Provided data
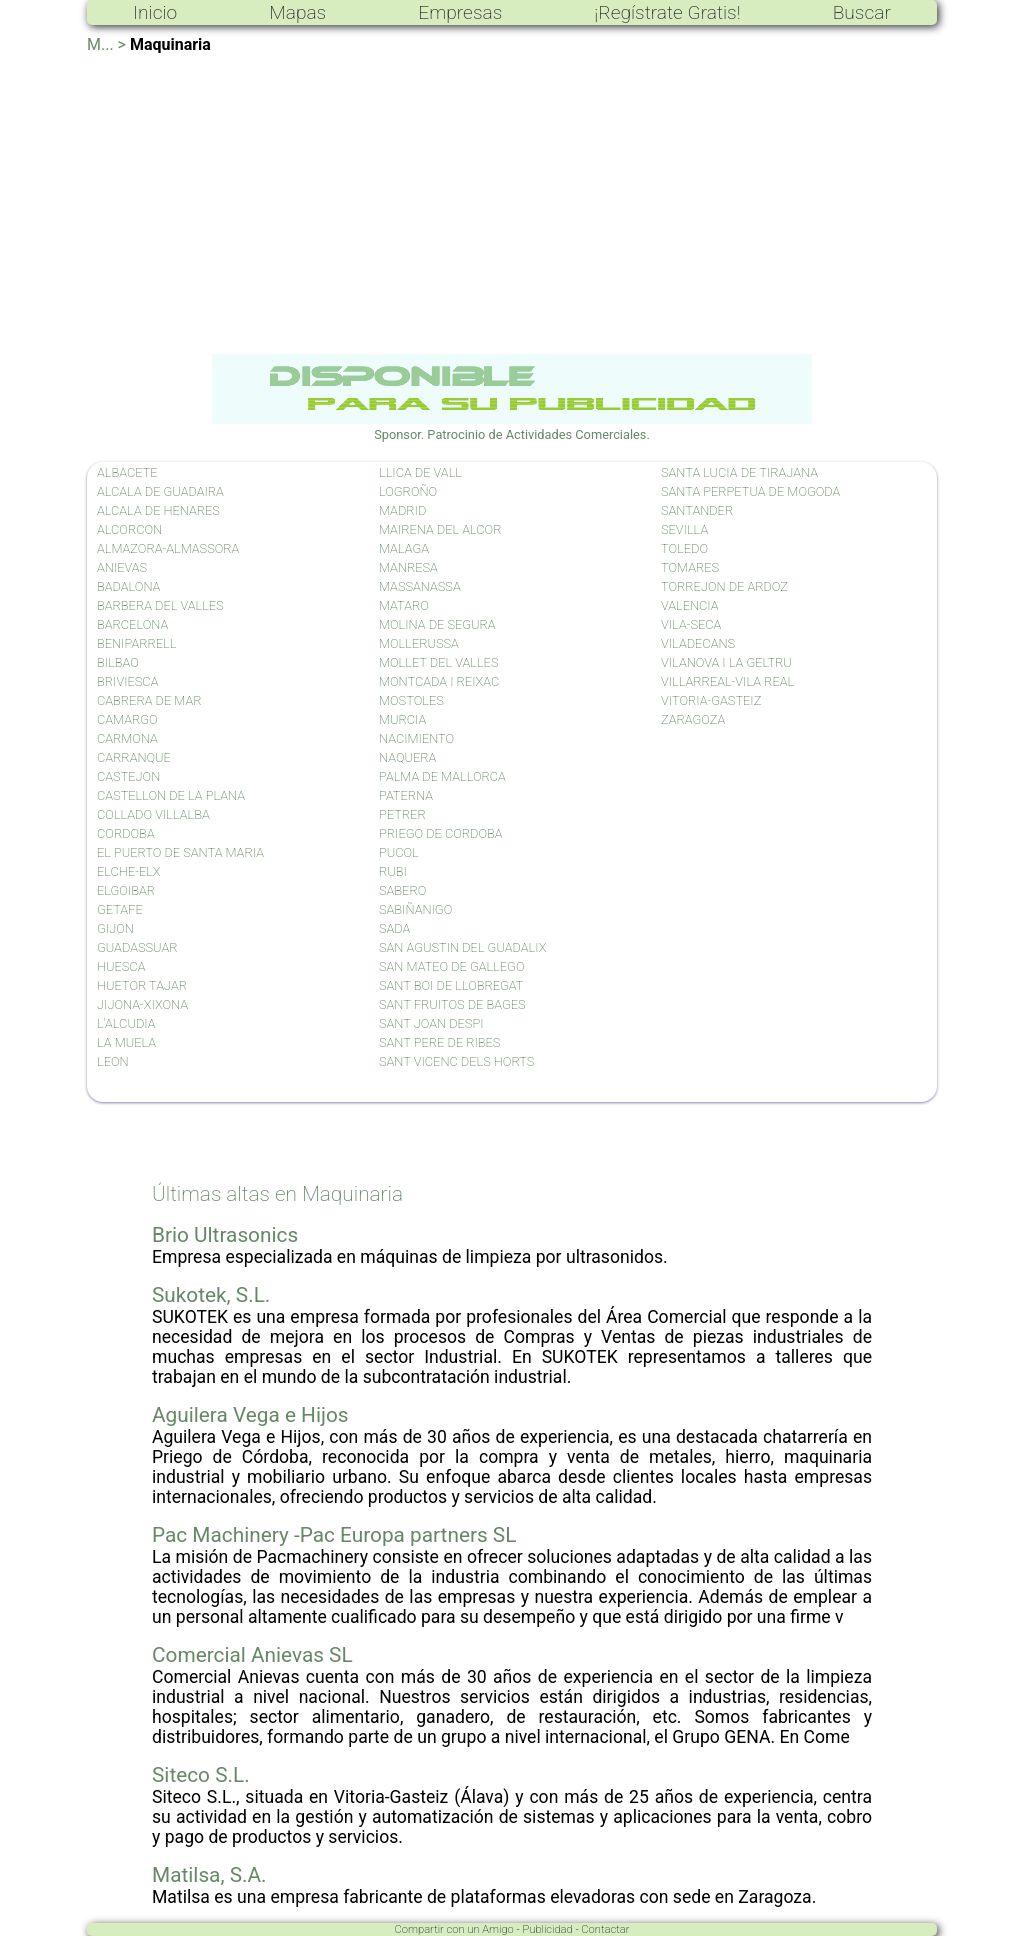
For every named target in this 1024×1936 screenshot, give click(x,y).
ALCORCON (129, 529)
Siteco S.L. (201, 1775)
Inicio (155, 12)
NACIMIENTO (416, 738)
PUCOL (399, 852)
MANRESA (408, 567)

Work task
Copy each line above exactly. Images do not belong in the copy.

Answer for the task
For every named target in this 1024×1936 screenshot, give click(x,y).
ALCORCON (129, 529)
Siteco S.L. (201, 1775)
Inicio (155, 12)
NACIMIENTO (416, 738)
PUCOL (399, 852)
MANRESA (408, 567)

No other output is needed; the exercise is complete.